▶ _Work item_
Include in the output the line containing "Show me left lung lower lobe." and each subsequent line of the records, through the end, transcribed exactly. Add nothing else.

[Stored items from a collection]

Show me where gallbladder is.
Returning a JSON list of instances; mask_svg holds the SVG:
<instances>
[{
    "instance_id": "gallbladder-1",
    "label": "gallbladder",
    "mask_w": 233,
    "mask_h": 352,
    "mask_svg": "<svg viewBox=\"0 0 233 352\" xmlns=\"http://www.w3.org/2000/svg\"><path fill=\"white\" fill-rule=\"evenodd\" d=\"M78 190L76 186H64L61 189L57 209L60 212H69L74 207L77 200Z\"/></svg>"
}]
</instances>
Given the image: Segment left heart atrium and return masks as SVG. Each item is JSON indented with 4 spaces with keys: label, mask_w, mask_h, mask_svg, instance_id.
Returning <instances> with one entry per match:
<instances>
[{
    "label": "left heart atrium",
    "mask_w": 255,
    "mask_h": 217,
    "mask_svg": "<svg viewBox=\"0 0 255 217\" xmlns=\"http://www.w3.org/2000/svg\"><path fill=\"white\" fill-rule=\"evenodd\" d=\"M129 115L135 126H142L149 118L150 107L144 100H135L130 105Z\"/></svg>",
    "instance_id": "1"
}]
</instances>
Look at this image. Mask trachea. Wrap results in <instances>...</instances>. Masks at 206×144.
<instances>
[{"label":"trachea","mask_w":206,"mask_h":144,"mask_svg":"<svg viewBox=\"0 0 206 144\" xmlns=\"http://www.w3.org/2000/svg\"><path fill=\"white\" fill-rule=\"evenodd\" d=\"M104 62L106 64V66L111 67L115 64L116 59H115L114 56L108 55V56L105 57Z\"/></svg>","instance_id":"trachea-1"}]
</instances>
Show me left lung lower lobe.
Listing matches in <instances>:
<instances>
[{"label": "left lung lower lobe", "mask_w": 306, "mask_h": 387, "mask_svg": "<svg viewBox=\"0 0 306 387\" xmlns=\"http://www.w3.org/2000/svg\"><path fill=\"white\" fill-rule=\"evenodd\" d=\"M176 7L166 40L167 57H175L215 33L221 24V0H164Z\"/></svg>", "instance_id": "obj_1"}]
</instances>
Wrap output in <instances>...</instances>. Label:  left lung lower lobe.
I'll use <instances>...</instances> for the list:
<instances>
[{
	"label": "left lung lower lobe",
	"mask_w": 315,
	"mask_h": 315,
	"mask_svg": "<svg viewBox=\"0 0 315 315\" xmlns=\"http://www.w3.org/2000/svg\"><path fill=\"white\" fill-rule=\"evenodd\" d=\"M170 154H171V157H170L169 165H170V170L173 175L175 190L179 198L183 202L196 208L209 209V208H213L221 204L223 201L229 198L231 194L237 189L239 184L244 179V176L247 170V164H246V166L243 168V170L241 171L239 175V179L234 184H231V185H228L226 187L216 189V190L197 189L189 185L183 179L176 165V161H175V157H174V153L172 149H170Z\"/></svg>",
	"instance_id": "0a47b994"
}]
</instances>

▶ _Reply to the exercise_
Show me left lung lower lobe.
Listing matches in <instances>:
<instances>
[{"label": "left lung lower lobe", "mask_w": 306, "mask_h": 387, "mask_svg": "<svg viewBox=\"0 0 306 387\" xmlns=\"http://www.w3.org/2000/svg\"><path fill=\"white\" fill-rule=\"evenodd\" d=\"M176 7L166 40L167 57H175L215 33L221 24V0H164Z\"/></svg>", "instance_id": "obj_1"}]
</instances>
Wrap output in <instances>...</instances>. Label:  left lung lower lobe.
I'll use <instances>...</instances> for the list:
<instances>
[{
	"label": "left lung lower lobe",
	"mask_w": 315,
	"mask_h": 315,
	"mask_svg": "<svg viewBox=\"0 0 315 315\" xmlns=\"http://www.w3.org/2000/svg\"><path fill=\"white\" fill-rule=\"evenodd\" d=\"M170 154H171V157H170L169 165H170V170L173 175L175 190L179 198L183 202L196 208L209 209V208H213L221 204L223 201L229 198L231 194L237 189L239 184L244 179V176L247 170V164H246V166L243 168V170L241 171L239 175V179L234 184H231V185H228L226 187L216 189V190L197 189L189 185L183 179L176 165V161H175V157H174V153L172 149H170Z\"/></svg>",
	"instance_id": "0a47b994"
}]
</instances>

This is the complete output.